Natural Resources Committee Chairman Rob Bishop, R-Utah, said the Endangered Species Act, if it were a Major League Baseball player, would have a batting average below .100. “That means the Endangered Species Act is the most inept program we have in the federal government,” he explained.
“It’s a wonderful goal, but it doesn’t have an idea of what its goals actually are, or when its going to be met, or when it can actually be successful, which is why the Endangered Species Act has to be reformed if its going to do anything for the species,” Bishop said at a press conference to unveil the plan.
He emphasized that “rehabilitating” species, not keeping protections indefinitely, or even making the species worse off, should be the goal of the program, which has the poorest record in Washington.
Lawmakers at the press event explained that Thursday’s release of the reform package was meant to initiate a bicameral process, with the Senate promising to develop its own Endangered Species Act reform plan if the House moved first.
Sen. John Barrasso, R-Wyo., the chairman of the Environment and Public Works Committee, released draft legislation on July 2 that looks to give states more influence over the endangered species process. Barrasso will hold a hearing on modernizing the Endangered Species Act on July 17, focused on the discussion draft.
Lawmakers who unveiled the package in the House said they will also be encouraging more co-sponsors to sign onto their legislative package.

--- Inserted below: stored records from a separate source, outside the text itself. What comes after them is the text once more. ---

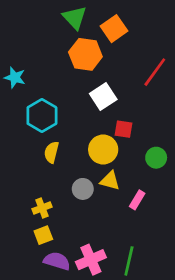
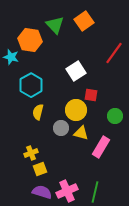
green triangle: (75, 18) -> (55, 25), moved
orange hexagon: (85, 54) -> (30, 40), moved
gray circle: (83, 189) -> (61, 128), moved
pink rectangle: (137, 200) -> (101, 147), size x1.5
yellow square: (43, 235) -> (40, 169), moved

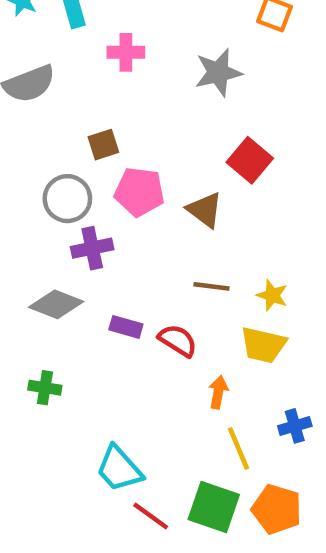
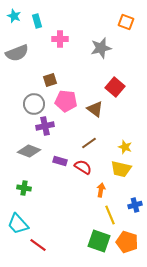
brown line: (211, 286) -> (89, 143), moved, turned -42
cyan trapezoid: (119, 469) -> (18, 224), moved
red line: (151, 516) -> (38, 245), moved

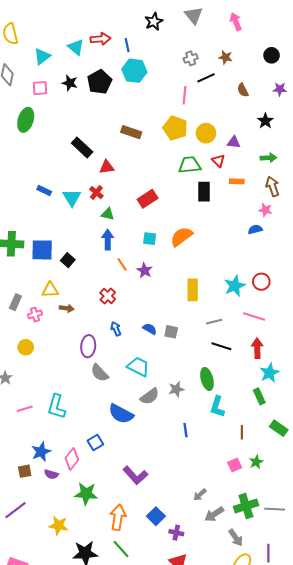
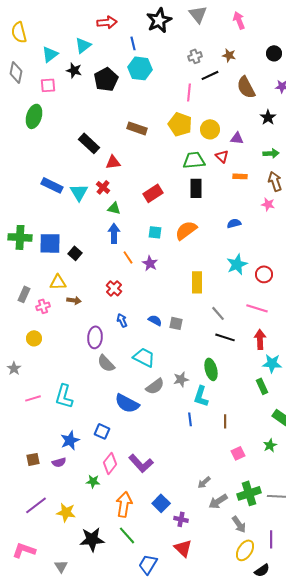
black star: (154, 22) -> (159, 20), size x1.4
red arrow: (100, 39) -> (107, 22), moved
cyan triangle: (76, 47) -> (83, 45), turned 42
black star: (70, 83) -> (74, 70), moved
brown semicircle: (243, 90) -> (246, 87), size x1.6
blue rectangle: (44, 191) -> (52, 185), size x1.5
black rectangle: (204, 192) -> (196, 188), moved
blue semicircle: (255, 229) -> (234, 223), moved
cyan star: (235, 286) -> (237, 264), moved
gray line: (214, 322) -> (218, 313), turned 63
cyan star: (269, 373) -> (272, 363), turned 30
cyan L-shape: (217, 407) -> (201, 396), moved
brown line: (242, 432) -> (225, 421), moved
blue square: (95, 442) -> (102, 431), turned -35
blue star: (41, 452) -> (70, 440), moved
pink diamond: (72, 459) -> (110, 463), moved
green star: (256, 462) -> (270, 445), moved
purple semicircle: (51, 474) -> (59, 462), turned -32
green star: (86, 494) -> (93, 481), size x0.6
purple line: (15, 510) -> (36, 505), moved

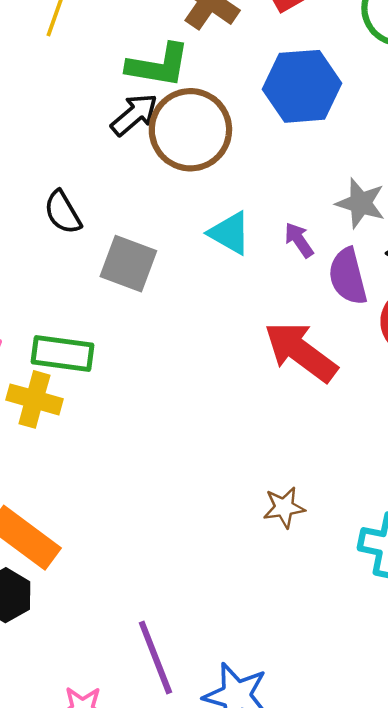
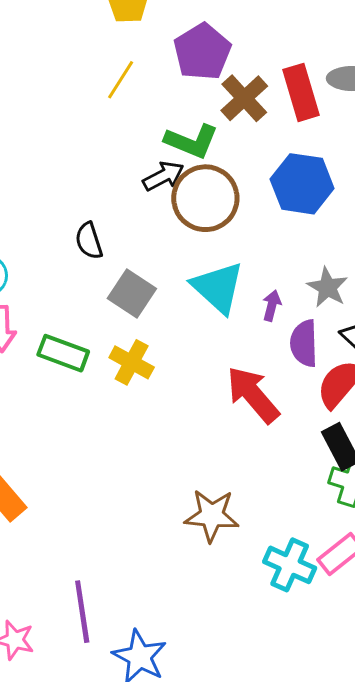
cyan triangle: (230, 233) -> (218, 287), size x1.5
purple arrow: (299, 240) -> (272, 306), turned 36
yellow cross: (34, 399) -> (132, 362), moved
brown star: (284, 507) -> (212, 516), size x1.6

One of the bills, the List Act, gives the Fish and Wildlife Service the ability to delist species, removing them from the list of endangered or threatened species, if wrongfully listed, while minimizing lawsuits over decisions to take species off the protected list. It also gives the Fish and Wildlife Service the ability to delist species if the the population has recovered.

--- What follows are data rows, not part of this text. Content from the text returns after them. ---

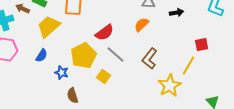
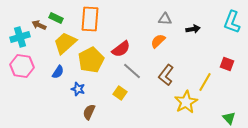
red square: (202, 45) -> (227, 64), moved, turned 32
yellow pentagon: (84, 56) -> (91, 60), moved
brown semicircle: (73, 96) -> (89, 112), turned 42

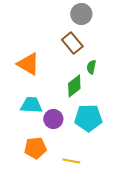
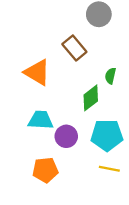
brown rectangle: (72, 43) -> (74, 48), moved
yellow line: (71, 161) -> (109, 169), moved

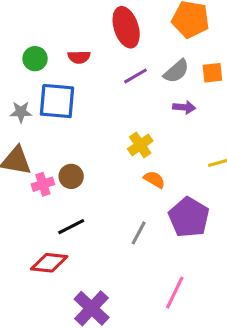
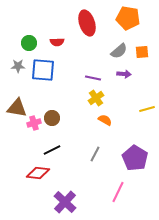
purple line: (136, 76) -> (93, 78), moved, turned 42
gray star: (21, 112) -> (18, 66), moved
purple pentagon: (189, 217) -> (135, 158), moved

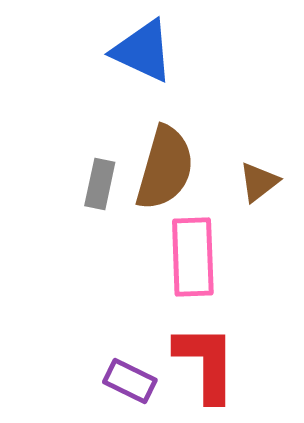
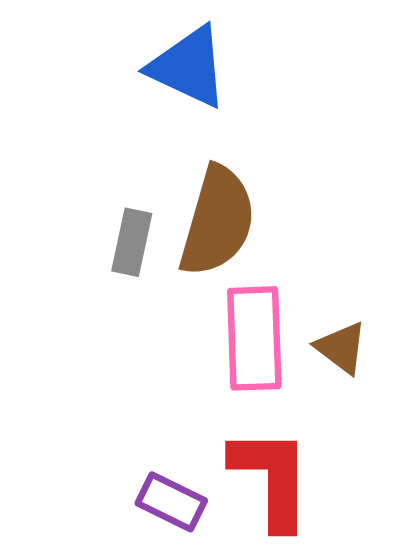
brown triangle: (259, 182) -> (341, 348), moved, turned -45

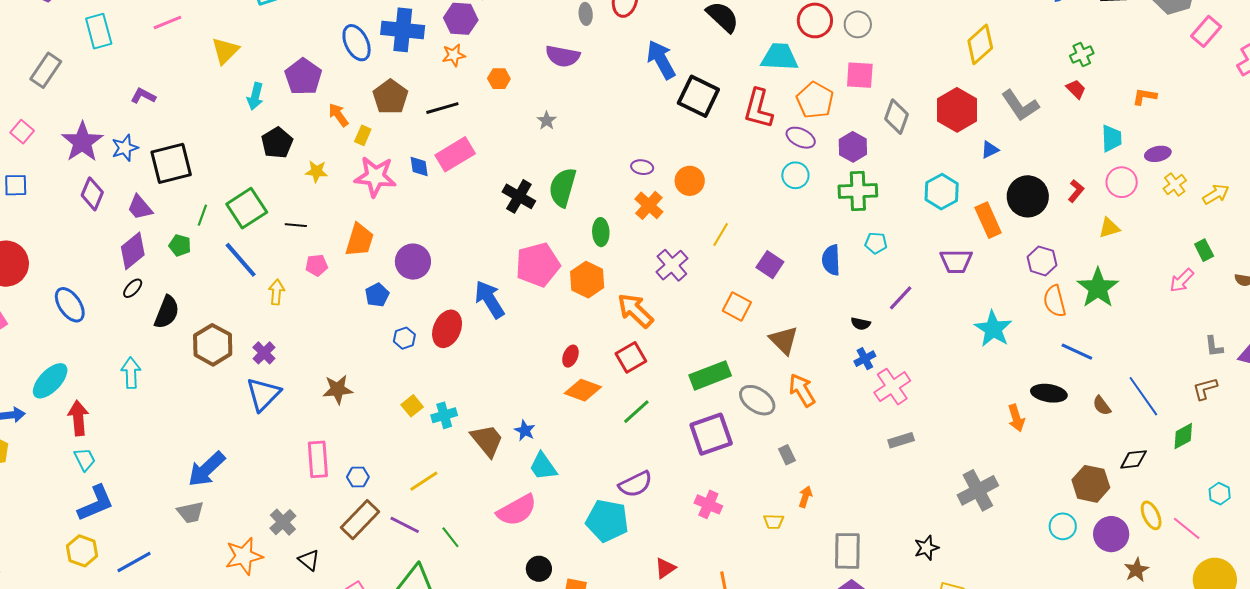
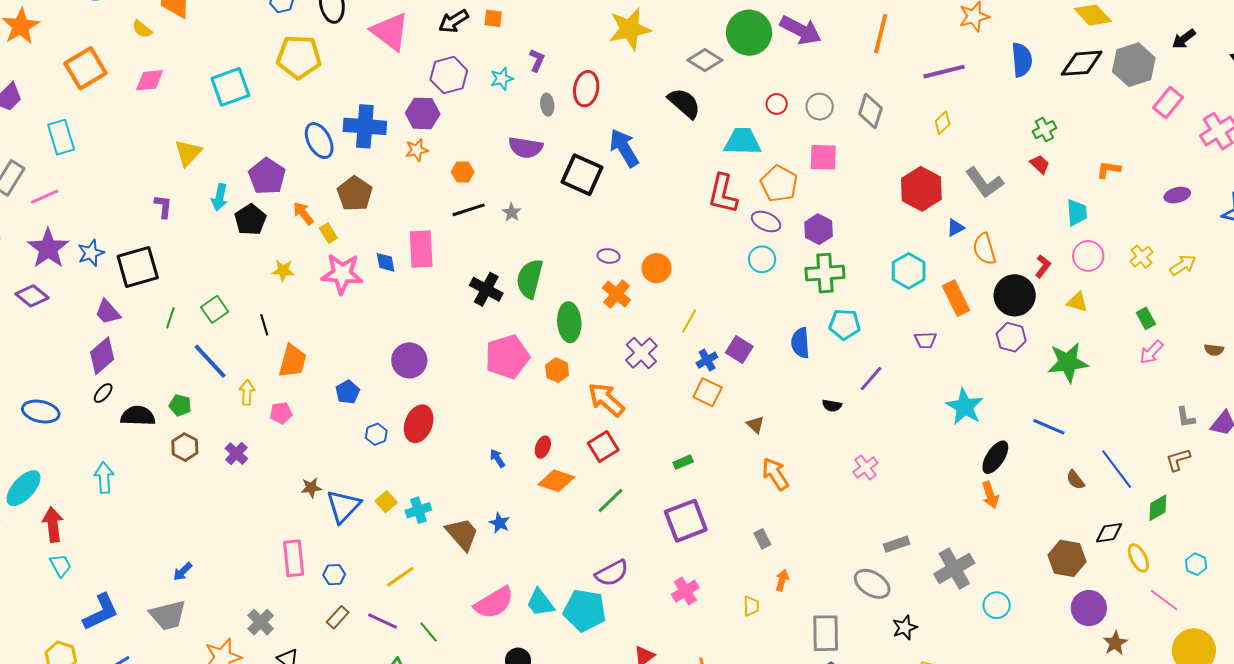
red circle: (815, 20) -> (777, 104), size x0.6
pink line: (167, 23) -> (45, 197), moved
yellow diamond: (980, 44) -> (943, 123), size x0.6
purple L-shape: (143, 96) -> (163, 206), moved, turned 70
black square: (698, 96) -> (582, 175), moved
black line: (442, 108) -> (469, 210), moved
gray diamond: (896, 117) -> (870, 111), moved
yellow rectangle: (363, 135) -> (328, 233), turned -54
black pentagon: (277, 143) -> (250, 220), moved
pink rectangle: (455, 154) -> (421, 249), turned -60
purple ellipse: (1158, 154) -> (1177, 195), moved
purple diamond: (92, 194) -> (32, 296), moved, turned -72
black circle: (1028, 196) -> (1015, 295), moved
green square: (247, 208) -> (215, 309), size x0.7
black line: (296, 225) -> (264, 325), turned 70
yellow triangle: (1109, 228) -> (1077, 302), turned 35
green ellipse: (601, 232) -> (569, 322), size x1.4
orange trapezoid: (359, 240) -> (293, 361), moved
cyan pentagon: (876, 243) -> (845, 324), size x1.4
green pentagon: (180, 245) -> (180, 405), moved
green rectangle: (1204, 250) -> (1146, 318), moved
purple trapezoid: (956, 261) -> (925, 340), size x0.7
purple circle: (413, 262) -> (409, 360), moved
pink pentagon: (317, 265) -> (281, 413), moved
orange hexagon: (587, 280) -> (557, 370), size x0.7
green star: (1098, 288) -> (1068, 362), turned 30
blue arrow: (489, 299) -> (497, 458), moved, size x0.5
orange semicircle: (1055, 301) -> (984, 249), moved
blue ellipse: (70, 305) -> (41, 412), turned -42
black semicircle: (167, 312) -> (138, 416), turned -108
brown triangle: (784, 340) -> (755, 425), size x0.6
brown hexagon: (213, 345) -> (185, 447), size x0.7
blue cross: (865, 359) -> (707, 360), moved
green rectangle: (710, 375) -> (683, 462), size x0.5
pink cross: (892, 387) -> (865, 467), size x0.7
brown star: (338, 389) -> (311, 488), size x0.7
black ellipse: (1049, 393) -> (995, 457), moved, turned -64
blue triangle: (263, 394) -> (343, 506), moved
gray ellipse: (757, 400) -> (872, 584), moved
gray rectangle: (901, 440) -> (897, 544), moved
cyan trapezoid: (543, 466) -> (540, 603), moved
blue arrow: (206, 469) -> (183, 572), size x0.5
blue L-shape: (96, 503) -> (101, 612), moved
pink cross: (708, 504) -> (685, 591), turned 36
gray trapezoid: (190, 512) -> (168, 615), size x1.4
yellow ellipse: (1151, 515) -> (1138, 558), moved
brown rectangle: (360, 520) -> (338, 617), size x0.6
yellow trapezoid: (774, 522) -> (751, 606), turned -90
cyan circle: (1063, 526) -> (997, 605), moved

Rep. Greg Gianforte, R-Mont., said the Endangered Species Act is “a little like the Hotel California. You check in, but you don’t check out,” referencing lyrics from the 1976 hit song by the pop rock group The Eagles. He remarked that the “good news” in his state is that the grizzly bear has recovered. The bad news is it happened 15 years ago, underscoring the need for Washington to focus on recovery and removing species from the list once the population is deemed rehabilitated.
He criticized environmental groups for holding back the process of recovery through “frivolous lawsuits.”
The package also includes the Petitions Act, which would prevent another tactic of environmental groups to keep species listed for longer, through the Fish and Wildlife Service endangered species petition process. It is an “abuse” of the system, which creates “frivolous petitions” to gum up the works, said lawmakers supporting the bill.
Conservation groups and Democrats pushed back against the package.
“House Republicans, including Rep. Rob Bishop, have had their sights set on killing the Endangered Species Act from day one of this Congress,” said Jamie Rappaport Clark, president and CEO of Defenders of Wildlife. “Today’s extinction package of anti-wildlife legislation just shows how out of touch these politicians are with an overwhelming majority of Americans who want to save grizzly bears, manatees, wolves and other endangered wildlife.”
Rep. Raul Grijalva of Arizona, the top Democrat on the Natural Resources Committee, blasted the package, calling it a scam.
“Republicans in Congress are scamming the public as a favor for their corporate supporters, not making serious policy, and there’s no reason it should advance any further,” Grijalva said in a statement.
“They don’t seem to care how many endangered species have to die for them to build one more mine, dig one more oil well or install one more pipeline,” Grijalva said. “They have sacrificed every other value we hold dear in the pursuit of a quick buck, and they’re doing a poor job of hiding it.”